でも確かこいつ最初に自分で「勇者をやってもらう」って言ってたよな。
「……で、僕はそこで何すりゃいいの?当然魔王とかいるわけでしょ?倒しゃいいわけ?」
「そこは君の自由だ。君の好きにしなさい」
え、何それ。
「魔王倒したりしなくていいの?」
「うん。君がしたいならいっそ魔族側に付いてもいいし、普通に魔王倒してもいいし。どっち付かずで傍観者気取るもよし、両者共滅ぼしてもよし」
おいおいおいちょっと待て。
「え、ちょ、何それ。それって僕がどうするかで世界の命運決まるみたいじゃん。

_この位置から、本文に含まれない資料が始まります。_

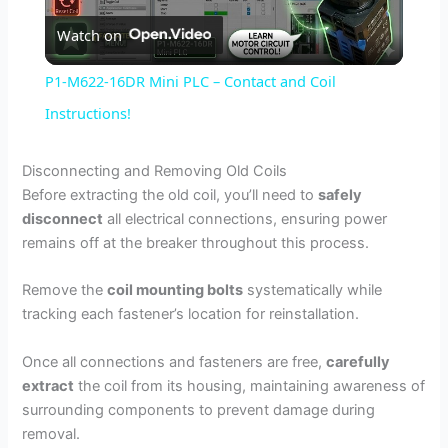
Watch on
l
P1-M622-16DR Mini PLC – Contact and Coil
a
Instructions!
y
Disconnecting and Removing Old Coils
Before extracting the old coil, you’ll need to
safely
disconnect
all electrical connections, ensuring power
V
remains off at the breaker throughout this process.
i
Remove the
coil mounting bolts
systematically while
tracking each fastener’s location for reinstallation.
d
Once all connections and fasteners are free,
carefully
extract
the coil from its housing, maintaining awareness of
e
surrounding components to prevent damage during
removal.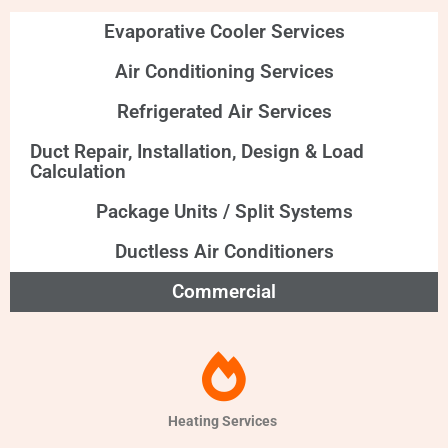
Evaporative Cooler Services
Air Conditioning Services
Refrigerated Air Services
Duct Repair, Installation, Design & Load
Calculation
Package Units / Split Systems
Ductless Air Conditioners
Commercial
Heating Services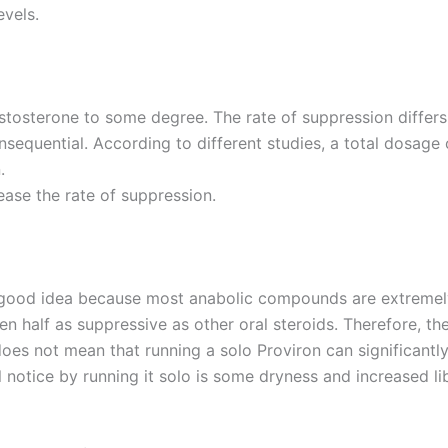
evels.
tosterone to some degree. The rate of suppression differs s
onsequential. According to different studies, a total dosage
.
ease the rate of suppression.
 good idea because most anabolic compounds are extremely
ven half as suppressive as other oral steroids. Therefore, 
does not mean that running a solo Proviron can significantl
 notice by running it solo is some dryness and increased lib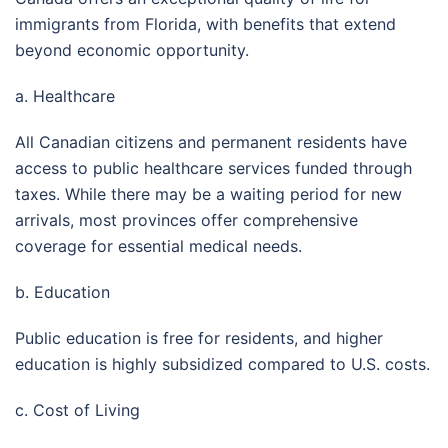
immigrants from Florida, with benefits that extend
beyond economic opportunity.
a. Healthcare
All Canadian citizens and permanent residents have
access to public healthcare services funded through
taxes. While there may be a waiting period for new
arrivals, most provinces offer comprehensive
coverage for essential medical needs.
b. Education
Public education is free for residents, and higher
education is highly subsidized compared to U.S. costs.
c. Cost of Living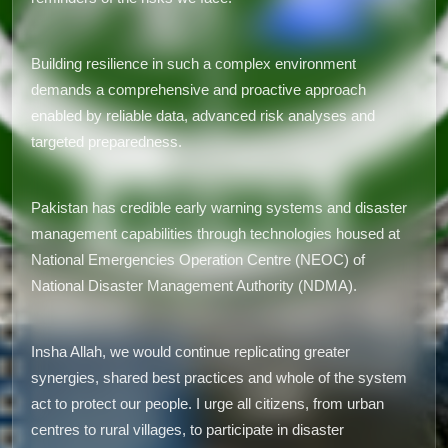
Building resilience in such a complex environment
demands a comprehensive and proactive approach
enabled by reliable data, advanced risk analyses and
targeted preparedness.
Pakistan has credible early warning systems and disaster
management capabilities through technologies housed at
National Emergencies Operation Centre (NEOC) of
National Disaster Management Authority (NDMA).
Insha Allah, we would continue replicating greater
synergies, shared best practices and whole of the system
act to protect our people. I urge all citizens, from urban
centres to rural villages, to participate in disaster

てか僕勇者なんだよね?神が勇者に魔族に付けとかどっちも滅ぼせとか、わけわかんないんだけど」
僕の言葉に、モノは今までとは打って変わって神妙な顔(だからないけど)をする。
今までの飄々とした雰囲気との差に思わず黙り込むと、モノはゆっくりと口を開いた。
「実は私は、君に一つだけ嘘をついている」
正直、逆に今まで嘘じゃないことの方があるのかと思うような話なのだが、今更なのであえてツッコまない。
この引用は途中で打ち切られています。